THE PROBLEM —
Copy out the data below verbatim.

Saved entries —
========================================
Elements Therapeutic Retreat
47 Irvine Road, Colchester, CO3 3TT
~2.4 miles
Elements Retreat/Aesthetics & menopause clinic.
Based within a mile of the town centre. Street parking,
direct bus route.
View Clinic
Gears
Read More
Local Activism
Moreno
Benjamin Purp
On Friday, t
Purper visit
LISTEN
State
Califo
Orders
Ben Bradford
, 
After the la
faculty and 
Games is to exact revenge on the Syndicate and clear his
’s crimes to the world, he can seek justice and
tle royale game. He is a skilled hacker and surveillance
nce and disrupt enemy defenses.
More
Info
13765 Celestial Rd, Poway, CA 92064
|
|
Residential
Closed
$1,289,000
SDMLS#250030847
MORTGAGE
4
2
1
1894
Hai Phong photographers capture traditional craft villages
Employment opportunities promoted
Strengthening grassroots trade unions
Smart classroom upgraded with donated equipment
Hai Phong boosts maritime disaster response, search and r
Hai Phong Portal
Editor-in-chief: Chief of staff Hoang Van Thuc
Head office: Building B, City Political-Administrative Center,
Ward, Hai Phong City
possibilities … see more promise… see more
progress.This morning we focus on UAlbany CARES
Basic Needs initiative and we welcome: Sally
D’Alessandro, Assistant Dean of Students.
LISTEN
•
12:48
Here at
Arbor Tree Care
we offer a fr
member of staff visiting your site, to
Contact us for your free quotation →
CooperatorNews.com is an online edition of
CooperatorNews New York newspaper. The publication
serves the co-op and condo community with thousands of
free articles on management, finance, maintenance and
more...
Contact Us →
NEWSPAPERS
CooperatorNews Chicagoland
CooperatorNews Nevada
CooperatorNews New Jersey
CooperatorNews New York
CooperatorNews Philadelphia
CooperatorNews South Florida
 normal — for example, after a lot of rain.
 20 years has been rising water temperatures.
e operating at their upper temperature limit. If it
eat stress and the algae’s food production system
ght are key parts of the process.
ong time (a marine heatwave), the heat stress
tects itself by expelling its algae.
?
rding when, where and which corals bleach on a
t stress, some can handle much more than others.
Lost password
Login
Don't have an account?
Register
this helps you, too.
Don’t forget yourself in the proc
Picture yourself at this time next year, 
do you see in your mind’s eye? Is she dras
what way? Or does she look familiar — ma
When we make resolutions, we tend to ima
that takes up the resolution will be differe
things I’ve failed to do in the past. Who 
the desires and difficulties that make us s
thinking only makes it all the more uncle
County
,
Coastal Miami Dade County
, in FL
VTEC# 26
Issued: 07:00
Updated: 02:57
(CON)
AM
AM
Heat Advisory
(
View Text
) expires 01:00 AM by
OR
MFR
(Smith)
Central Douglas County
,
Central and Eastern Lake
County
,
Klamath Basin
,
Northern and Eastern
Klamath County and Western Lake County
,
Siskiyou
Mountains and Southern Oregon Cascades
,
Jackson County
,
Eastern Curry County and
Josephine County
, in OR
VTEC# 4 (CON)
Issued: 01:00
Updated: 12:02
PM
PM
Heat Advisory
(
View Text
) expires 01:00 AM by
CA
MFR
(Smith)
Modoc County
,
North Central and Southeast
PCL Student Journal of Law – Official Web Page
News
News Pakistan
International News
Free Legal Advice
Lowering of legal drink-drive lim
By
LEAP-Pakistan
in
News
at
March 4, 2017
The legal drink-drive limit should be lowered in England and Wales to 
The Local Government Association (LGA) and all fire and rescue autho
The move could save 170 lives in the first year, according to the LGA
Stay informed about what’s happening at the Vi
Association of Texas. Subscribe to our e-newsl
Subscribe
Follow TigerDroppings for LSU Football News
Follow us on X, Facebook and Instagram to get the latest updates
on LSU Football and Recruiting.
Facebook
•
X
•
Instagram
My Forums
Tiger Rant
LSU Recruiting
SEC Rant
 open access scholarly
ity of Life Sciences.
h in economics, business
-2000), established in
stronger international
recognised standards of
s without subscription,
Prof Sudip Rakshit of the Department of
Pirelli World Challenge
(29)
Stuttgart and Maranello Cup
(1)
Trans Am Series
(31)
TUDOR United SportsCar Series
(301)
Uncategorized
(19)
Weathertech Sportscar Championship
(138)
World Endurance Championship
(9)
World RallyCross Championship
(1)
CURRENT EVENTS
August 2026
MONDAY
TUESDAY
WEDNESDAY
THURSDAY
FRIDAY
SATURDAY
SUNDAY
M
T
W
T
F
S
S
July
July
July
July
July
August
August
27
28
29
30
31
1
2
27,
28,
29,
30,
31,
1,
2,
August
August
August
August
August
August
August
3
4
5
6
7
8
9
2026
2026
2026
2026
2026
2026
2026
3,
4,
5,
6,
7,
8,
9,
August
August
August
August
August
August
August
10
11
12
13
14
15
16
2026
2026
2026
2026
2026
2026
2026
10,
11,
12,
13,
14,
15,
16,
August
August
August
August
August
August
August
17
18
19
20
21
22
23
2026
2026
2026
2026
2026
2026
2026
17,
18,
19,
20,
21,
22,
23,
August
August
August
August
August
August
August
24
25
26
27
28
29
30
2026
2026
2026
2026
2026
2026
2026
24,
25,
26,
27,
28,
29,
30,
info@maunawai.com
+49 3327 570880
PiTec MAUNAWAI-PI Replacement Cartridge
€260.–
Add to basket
========================================
ANSWER BOX —
Elements Therapeutic Retreat
47 Irvine Road, Colchester, CO3 3TT
~2.4 miles
Elements Retreat/Aesthetics & menopause clinic.
Based within a mile of the town centre. Street parking,
direct bus route.
View Clinic
Gears
Read More
Local Activism
Moreno
Benjamin Purp
On Friday, t
Purper visit
LISTEN
State
Califo
Orders
Ben Bradford
, 
After the la
faculty and 
Games is to exact revenge on the Syndicate and clear his
’s crimes to the world, he can seek justice and
tle royale game. He is a skilled hacker and surveillance
nce and disrupt enemy defenses.
More
Info
13765 Celestial Rd, Poway, CA 92064
|
|
Residential
Closed
$1,289,000
SDMLS#250030847
MORTGAGE
4
2
1
1894
Hai Phong photographers capture traditional craft villages
Employment opportunities promoted
Strengthening grassroots trade unions
Smart classroom upgraded with donated equipment
Hai Phong boosts maritime disaster response, search and r
Hai Phong Portal
Editor-in-chief: Chief of staff Hoang Van Thuc
Head office: Building B, City Political-Administrative Center,
Ward, Hai Phong City
possibilities … see more promise… see more
progress.This morning we focus on UAlbany CARES
Basic Needs initiative and we welcome: Sally
D’Alessandro, Assistant Dean of Students.
LISTEN
•
12:48
Here at
Arbor Tree Care
we offer a fr
member of staff visiting your site, to
Contact us for your free quotation →
CooperatorNews.com is an online edition of
CooperatorNews New York newspaper. The publication
serves the co-op and condo community with thousands of
free articles on management, finance, maintenance and
more...
Contact Us →
NEWSPAPERS
CooperatorNews Chicagoland
CooperatorNews Nevada
CooperatorNews New Jersey
CooperatorNews New York
CooperatorNews Philadelphia
CooperatorNews South Florida
 normal — for example, after a lot of rain.
 20 years has been rising water temperatures.
e operating at their upper temperature limit. If it
eat stress and the algae’s food production system
ght are key parts of the process.
ong time (a marine heatwave), the heat stress
tects itself by expelling its algae.
?
rding when, where and which corals bleach on a
t stress, some can handle much more than others.
Lost password
Login
Don't have an account?
Register
this helps you, too.
Don’t forget yourself in the proc
Picture yourself at this time next year, 
do you see in your mind’s eye? Is she dras
what way? Or does she look familiar — ma
When we make resolutions, we tend to ima
that takes up the resolution will be differe
things I’ve failed to do in the past. Who 
the desires and difficulties that make us s
thinking only makes it all the more uncle
County
,
Coastal Miami Dade County
, in FL
VTEC# 26
Issued: 07:00
Updated: 02:57
(CON)
AM
AM
Heat Advisory
(
View Text
) expires 01:00 AM by
OR
MFR
(Smith)
Central Douglas County
,
Central and Eastern Lake
County
,
Klamath Basin
,
Northern and Eastern
Klamath County and Western Lake County
,
Siskiyou
Mountains and Southern Oregon Cascades
,
Jackson County
,
Eastern Curry County and
Josephine County
, in OR
VTEC# 4 (CON)
Issued: 01:00
Updated: 12:02
PM
PM
Heat Advisory
(
View Text
) expires 01:00 AM by
CA
MFR
(Smith)
Modoc County
,
North Central and Southeast
PCL Student Journal of Law – Official Web Page
News
News Pakistan
International News
Free Legal Advice
Lowering of legal drink-drive lim
By
LEAP-Pakistan
in
News
at
March 4, 2017
The legal drink-drive limit should be lowered in England and Wales to 
The Local Government Association (LGA) and all fire and rescue autho
The move could save 170 lives in the first year, according to the LGA
Stay informed about what’s happening at the Vi
Association of Texas. Subscribe to our e-newsl
Subscribe
Follow TigerDroppings for LSU Football News
Follow us on X, Facebook and Instagram to get the latest updates
on LSU Football and Recruiting.
Facebook
•
X
•
Instagram
My Forums
Tiger Rant
LSU Recruiting
SEC Rant
 open access scholarly
ity of Life Sciences.
h in economics, business
-2000), established in
stronger international
recognised standards of
s without subscription,
Prof Sudip Rakshit of the Department of
Pirelli World Challenge
(29)
Stuttgart and Maranello Cup
(1)
Trans Am Series
(31)
TUDOR United SportsCar Series
(301)
Uncategorized
(19)
Weathertech Sportscar Championship
(138)
World Endurance Championship
(9)
World RallyCross Championship
(1)
CURRENT EVENTS
August 2026
MONDAY
TUESDAY
WEDNESDAY
THURSDAY
FRIDAY
SATURDAY
SUNDAY
M
T
W
T
F
S
S
July
July
July
July
July
August
August
27
28
29
30
31
1
2
27,
28,
29,
30,
31,
1,
2,
August
August
August
August
August
August
August
3
4
5
6
7
8
9
2026
2026
2026
2026
2026
2026
2026
3,
4,
5,
6,
7,
8,
9,
August
August
August
August
August
August
August
10
11
12
13
14
15
16
2026
2026
2026
2026
2026
2026
2026
10,
11,
12,
13,
14,
15,
16,
August
August
August
August
August
August
August
17
18
19
20
21
22
23
2026
2026
2026
2026
2026
2026
2026
17,
18,
19,
20,
21,
22,
23,
August
August
August
August
August
August
August
24
25
26
27
28
29
30
2026
2026
2026
2026
2026
2026
2026
24,
25,
26,
27,
28,
29,
30,
info@maunawai.com
+49 3327 570880
PiTec MAUNAWAI-PI Replacement Cartridge
€260.–
Add to basket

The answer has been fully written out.